This issue has been discussed for years by men and women in philosophy. Of all departments of humanities at British universities, only departments of philosophy have a mere 25 percent female membership. Why should it be so? How can you redress the balance?
Overall, I strongly oppose intervention, quotas, or otherwise, to increase women's employment opportunities, regardless of the field, and there is nothing inherently harmful about this imbalance. I sure don't think it shows a conscious prejudice against women. Nor can it be clarified by the fact that women are inherently less concerned with theory, above all with arguments. There may be some women who think emotionally rather than rationally; but there are some men who do likewise, heaven knows. Nor do I think women dislike the idea of philosophy due to its allegedly adversarial style. Rather of finding truth or consensus, its commitment to winning a case. For I do not think this style is peculiar to philosophy when adopted in academic dispute.

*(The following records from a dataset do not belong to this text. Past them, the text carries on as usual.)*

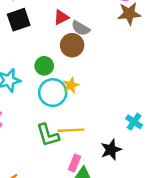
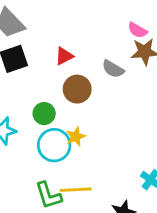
gray semicircle: (81, 28) -> (113, 69), moved

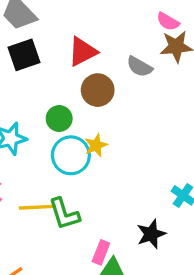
red triangle: (64, 56) -> (83, 52), size x1.4
yellow line: (76, 190) -> (37, 207), moved

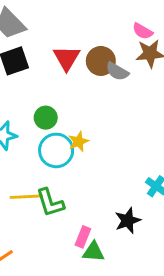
red triangle: (83, 52) -> (67, 58), turned -32
brown circle: (98, 90) -> (101, 61), moved

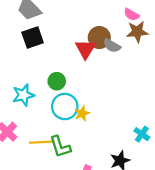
red triangle: (67, 58) -> (85, 49), moved
yellow star: (78, 141) -> (82, 113), moved

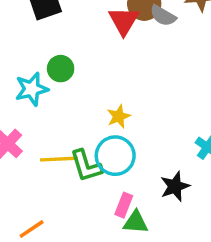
green circle: (57, 81) -> (61, 69), moved
cyan circle: (65, 107) -> (115, 156), moved

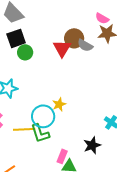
green circle: (61, 69) -> (25, 52), moved
cyan circle: (115, 156) -> (43, 116), moved

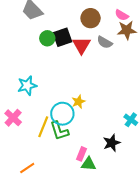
black square: (16, 38) -> (62, 37), moved
brown circle: (74, 38) -> (91, 18), moved
green circle: (25, 52) -> (47, 38), moved
yellow line: (24, 129) -> (43, 127), turned -65

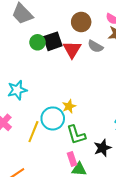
green L-shape: (59, 131) -> (76, 135), moved
pink rectangle: (81, 154) -> (72, 159), turned -40

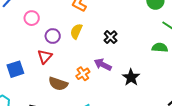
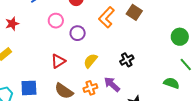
yellow semicircle: (76, 31) -> (90, 61), moved
purple circle: (53, 36) -> (78, 33), moved
blue square: (15, 69) -> (29, 88), moved

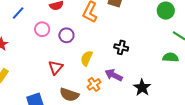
black cross: (127, 60) -> (121, 47), turned -32

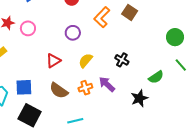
pink circle: (42, 29) -> (28, 28), moved
green semicircle: (171, 57) -> (156, 77), moved, turned 126
black star: (142, 88) -> (139, 98), moved

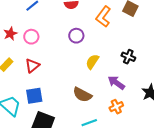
red triangle: (53, 61) -> (32, 66), moved
orange cross: (85, 88) -> (116, 107), moved
brown semicircle: (59, 91) -> (82, 95), moved

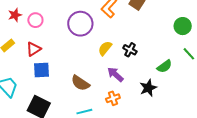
purple circle: (76, 36) -> (80, 24), size x1.6
yellow semicircle: (92, 62) -> (105, 48), moved
blue square: (34, 96) -> (41, 70), moved

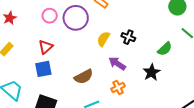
pink circle: (35, 20) -> (50, 16), moved
red triangle: (34, 49) -> (46, 47), moved
brown semicircle: (80, 83) -> (84, 77), turned -54

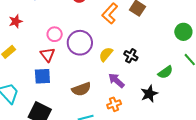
pink circle: (50, 16) -> (55, 34), moved
purple circle: (76, 18) -> (80, 43), moved
red triangle: (46, 47) -> (48, 55), turned -35

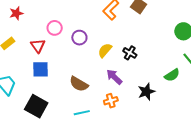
purple circle: (80, 43) -> (79, 38), size x0.6
red triangle: (48, 55) -> (38, 46), moved
green semicircle: (165, 72) -> (172, 75), moved
brown semicircle: (81, 89) -> (79, 84), turned 48

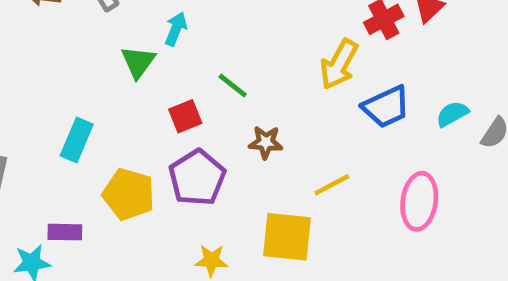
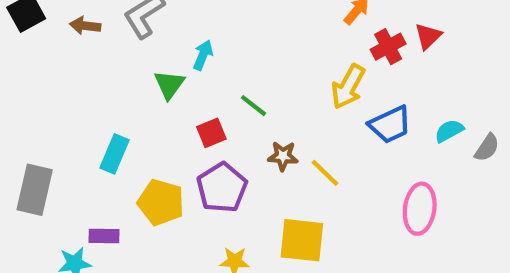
yellow line: (332, 185) -> (325, 173), moved, turned 72

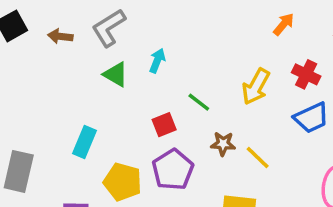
red cross: (388, 47) -> (306, 74), moved, turned -36
green triangle: (169, 85) -> (116, 74), moved, turned -36
yellow arrow: (348, 87) -> (256, 87), moved

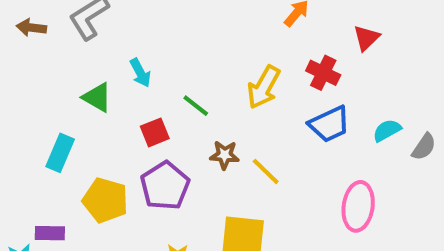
cyan arrow: (157, 61) -> (140, 73), moved, turned 130
green triangle: (116, 74) -> (97, 97), moved

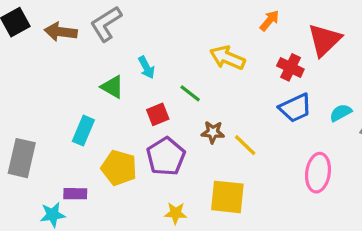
brown arrow: (31, 28) -> (61, 32), size x1.4
red triangle: (366, 38) -> (324, 40), size x1.6
yellow arrow: (264, 87) -> (227, 58), moved, turned 84

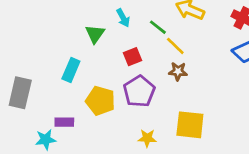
green triangle: (112, 87) -> (95, 34), turned 35
green line: (190, 93) -> (158, 27), moved
yellow line: (245, 145) -> (175, 46), moved

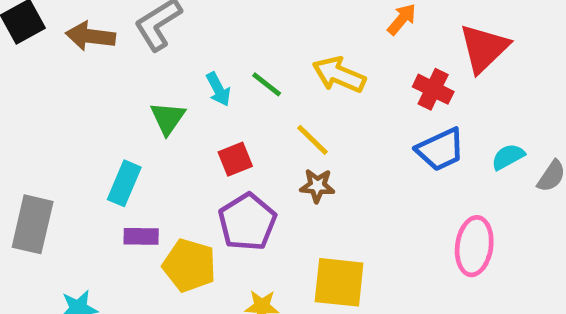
green line: (158, 27) -> (267, 84), moved
yellow pentagon: (100, 101) -> (189, 265), moved
purple rectangle: (64, 122) -> (141, 236), moved

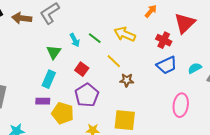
red square: (235, 159) -> (82, 69), turned -32
cyan rectangle: (124, 183) -> (49, 79), moved
brown star: (317, 186) -> (127, 80), moved

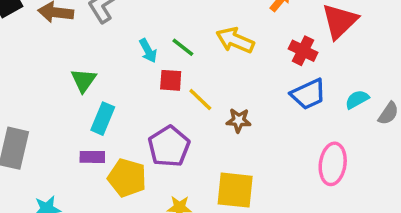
green triangle: (54, 52) -> (84, 80), moved
yellow line: (114, 61) -> (200, 99), moved
red square: (82, 69) -> (171, 80), moved, turned -32

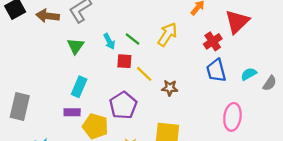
yellow arrow: (235, 40) -> (167, 34), turned 100
red cross: (303, 51) -> (213, 41), turned 30
green triangle: (84, 80) -> (76, 46), moved
blue trapezoid: (308, 94) -> (216, 70), turned 100

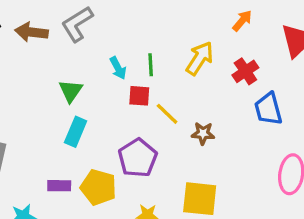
green line: (133, 39) -> (151, 65), turned 49
red cross: (213, 41) -> (245, 71), moved
green triangle: (76, 46) -> (71, 91), moved
purple rectangle: (72, 112) -> (59, 186), moved

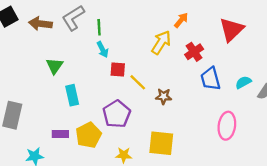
orange arrow: (242, 21) -> (181, 20), moved
green line: (151, 65) -> (99, 27), moved
green triangle: (71, 91) -> (54, 66), moved
cyan rectangle: (76, 132) -> (72, 95), turned -36
yellow pentagon: (98, 187) -> (88, 135), turned 30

No, I think academic philosophy has become an extremely inward-looking topic, devoted not too revealing and exploring the consequences of the way we think about the world but to revealing flaws in other philosophers' arguments instead. If you are picking up a technical journal right now, you can find nothing but nitpicking replies to previous posts. Women seem to get bored with that more quickly than men do. It seems that theory stops being fascinating only as it starts being competent.
I believe philosophically that there is little or no deliberate prejudice against women. But this is not to suggest that there is not any latent bias. The puzzle is why philosophy should have this stronger than other disciplines. The answer, I think, is to be found within the self-image of philosophy. Philosophers tended to have an inflated sense of their ability to "follow the argument wherever it leads," as the old sight of Plato has. What counts is the case, not the reasoning, which means that gender or ethnicity should not even be considered. Therefore philosophers felt immune to the distorting effects of gender bias. Logic is gender-neutral, philosophy is logical, philosophy about ergo is gender-neutral. I suspect that this has resulted in complacency, blindness to all how gender bias creeps in I admit that this explanation is somewhat speculative for at least part of women's under-representation in philosophy, but I would be interested to hear what you are doing about it.